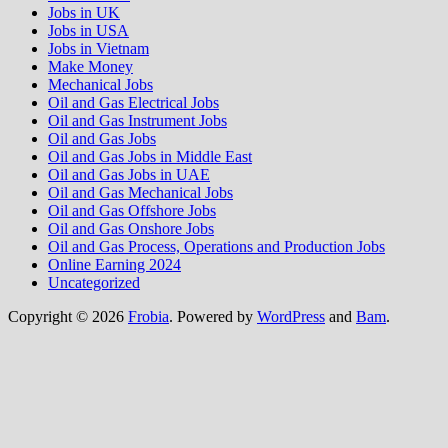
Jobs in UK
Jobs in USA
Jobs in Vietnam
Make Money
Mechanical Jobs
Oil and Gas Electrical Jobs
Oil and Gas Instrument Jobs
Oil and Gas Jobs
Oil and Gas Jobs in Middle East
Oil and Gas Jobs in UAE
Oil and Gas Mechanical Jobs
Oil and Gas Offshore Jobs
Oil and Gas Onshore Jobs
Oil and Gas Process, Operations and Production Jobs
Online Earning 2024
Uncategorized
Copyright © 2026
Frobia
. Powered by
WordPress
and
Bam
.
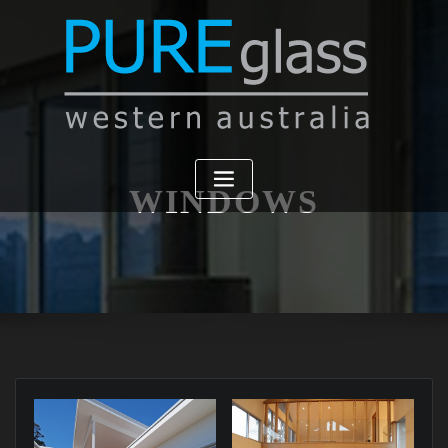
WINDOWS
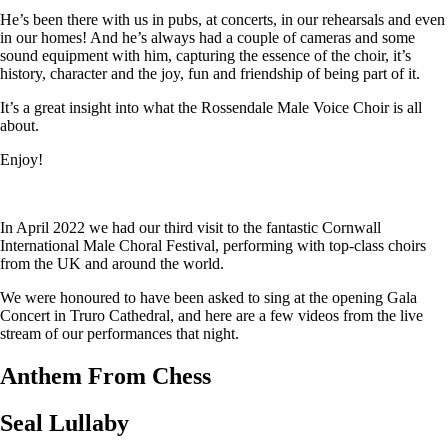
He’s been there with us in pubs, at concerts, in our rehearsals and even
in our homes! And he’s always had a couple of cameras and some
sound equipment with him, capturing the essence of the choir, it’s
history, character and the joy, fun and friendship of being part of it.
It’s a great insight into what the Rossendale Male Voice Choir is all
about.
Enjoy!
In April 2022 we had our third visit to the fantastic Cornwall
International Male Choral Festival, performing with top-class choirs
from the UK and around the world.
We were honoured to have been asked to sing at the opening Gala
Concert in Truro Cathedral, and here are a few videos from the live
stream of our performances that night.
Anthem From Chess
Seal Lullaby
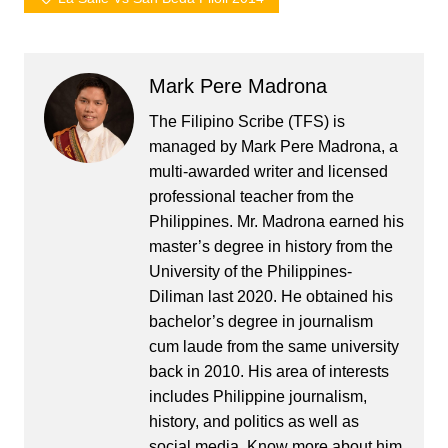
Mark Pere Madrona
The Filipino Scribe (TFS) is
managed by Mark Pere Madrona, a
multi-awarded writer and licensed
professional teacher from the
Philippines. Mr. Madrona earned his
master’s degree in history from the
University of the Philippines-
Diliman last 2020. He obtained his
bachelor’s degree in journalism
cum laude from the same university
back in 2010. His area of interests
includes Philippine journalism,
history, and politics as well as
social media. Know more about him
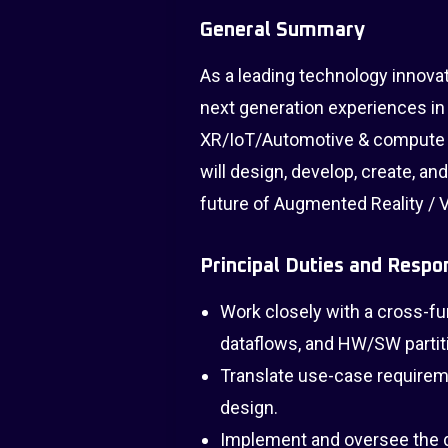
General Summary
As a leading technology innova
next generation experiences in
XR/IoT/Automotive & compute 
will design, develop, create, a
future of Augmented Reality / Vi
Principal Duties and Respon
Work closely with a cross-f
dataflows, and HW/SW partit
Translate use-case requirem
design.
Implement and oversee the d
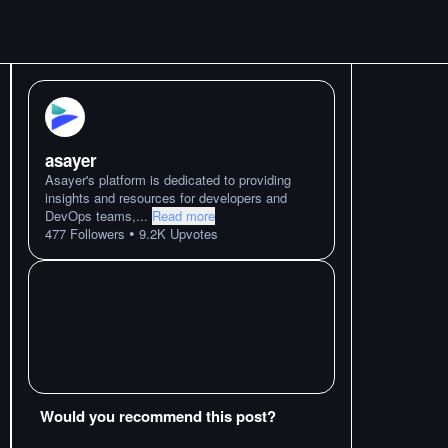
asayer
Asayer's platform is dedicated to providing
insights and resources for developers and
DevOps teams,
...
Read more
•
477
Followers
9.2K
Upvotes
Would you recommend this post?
----------
### Problem
Range to copy from the listing above: the line with "Oil and Gas Jobs in UAE" through the line with "social media. Know more about him". Transcribe it exactly and skip the pictures.

### Solution to this problem
Oil and Gas Jobs in UAE
Oil and Gas Mechanical Jobs
Oil and Gas Offshore Jobs
Oil and Gas Onshore Jobs
Oil and Gas Process, Operations and Production Jobs
Online Earning 2024
Uncategorized
Copyright © 2026
Frobia
. Powered by
WordPress
and
Bam
.
WINDOWS
He’s been there with us in pubs, at concerts, in our rehearsals and even
in our homes! And he’s always had a couple of cameras and some
sound equipment with him, capturing the essence of the choir, it’s
history, character and the joy, fun and friendship of being part of it.
It’s a great insight into what the Rossendale Male Voice Choir is all
about.
Enjoy!
In April 2022 we had our third visit to the fantastic Cornwall
International Male Choral Festival, performing with top-class choirs
from the UK and around the world.
We were honoured to have been asked to sing at the opening Gala
Concert in Truro Cathedral, and here are a few videos from the live
stream of our performances that night.
Anthem From Chess
Seal Lullaby
Mark Pere Madrona
The Filipino Scribe (TFS) is
managed by Mark Pere Madrona, a
multi-awarded writer and licensed
professional teacher from the
Philippines. Mr. Madrona earned his
master’s degree in history from the
University of the Philippines-
Diliman last 2020. He obtained his
bachelor’s degree in journalism
cum laude from the same university
back in 2010. His area of interests
includes Philippine journalism,
history, and politics as well as
social media. Know more about him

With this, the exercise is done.